● Exercise goal
Quote all of the data exactly as given. Skip every picture it contains.

● Supplied entries

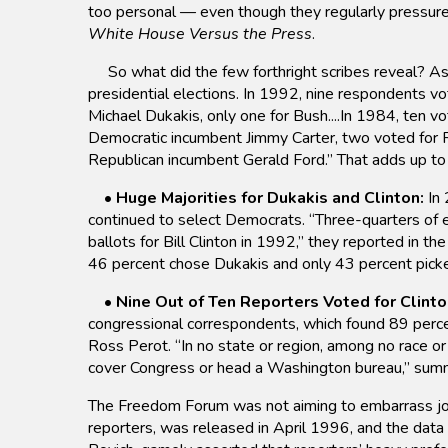
too personal — even though they regularly pressure 
White House Versus the Press
.
So what did the few forthright scribes reveal? As 
presidential elections. In 1992, nine respondents v
Michael Dukakis, only one for Bush....In 1984, ten 
Democratic incumbent Jimmy Carter, two voted for R
Republican incumbent Gerald Ford.” That adds up to 
•
Huge Majorities for Dukakis and Clinton:
In 
continued to select Democrats. “Three-quarters of el
ballots for Bill Clinton in 1992,” they reported in t
46 percent chose Dukakis and only 43 percent pick
•
Nine Out of Ten Reporters Voted for Clinto
congressional correspondents, which found 89 perce
Ross Perot. “In no state or region, among no race o
cover Congress or head a Washington bureau,” sum
The Freedom Forum was not aiming to embarrass journa
reporters, was released in April 1996, and the data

● Output of the task
too personal — even though they regularly pressure 
White House Versus the Press
.
So what did the few forthright scribes reveal? As 
presidential elections. In 1992, nine respondents v
Michael Dukakis, only one for Bush....In 1984, ten 
Democratic incumbent Jimmy Carter, two voted for R
Republican incumbent Gerald Ford.” That adds up to 
•
Huge Majorities for Dukakis and Clinton:
In 
continued to select Democrats. “Three-quarters of el
ballots for Bill Clinton in 1992,” they reported in t
46 percent chose Dukakis and only 43 percent pick
•
Nine Out of Ten Reporters Voted for Clinto
congressional correspondents, which found 89 perce
Ross Perot. “In no state or region, among no race o
cover Congress or head a Washington bureau,” sum
The Freedom Forum was not aiming to embarrass journa
reporters, was released in April 1996, and the data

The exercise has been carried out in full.